+++ Records for the task +++

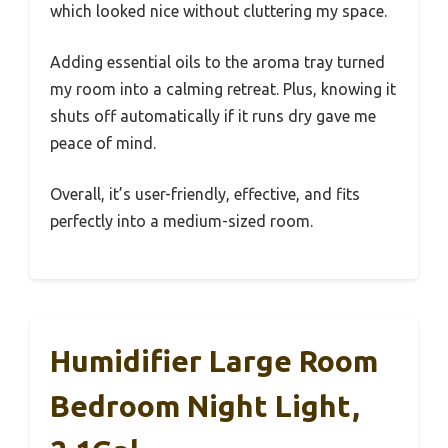
which looked nice without cluttering my space.
Adding essential oils to the aroma tray turned
my room into a calming retreat. Plus, knowing it
shuts off automatically if it runs dry gave me
peace of mind.
Overall, it’s user-friendly, effective, and fits
perfectly into a medium-sized room.
Humidifier Large Room
Bedroom Night Light,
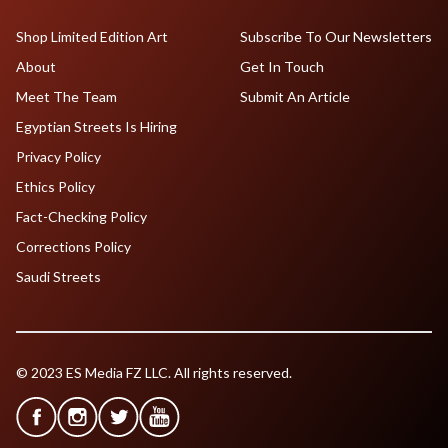
Shop Limited Edition Art
Subscribe To Our Newsletters
About
Get In Touch
Meet The Team
Submit An Article
Egyptian Streets Is Hiring
Privacy Policy
Ethics Policy
Fact-Checking Policy
Corrections Policy
Saudi Streets
© 2023 ES Media FZ LLC. All rights reserved.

+++

[What this task involves]
In the material above, repeat each entry exactly and omit every picture.

[Your response]
which looked nice without cluttering my space.
Adding essential oils to the aroma tray turned
my room into a calming retreat. Plus, knowing it
shuts off automatically if it runs dry gave me
peace of mind.
Overall, it’s user-friendly, effective, and fits
perfectly into a medium-sized room.
Humidifier Large Room
Bedroom Night Light,
Shop Limited Edition Art
Subscribe To Our Newsletters
About
Get In Touch
Meet The Team
Submit An Article
Egyptian Streets Is Hiring
Privacy Policy
Ethics Policy
Fact-Checking Policy
Corrections Policy
Saudi Streets
© 2023 ES Media FZ LLC. All rights reserved.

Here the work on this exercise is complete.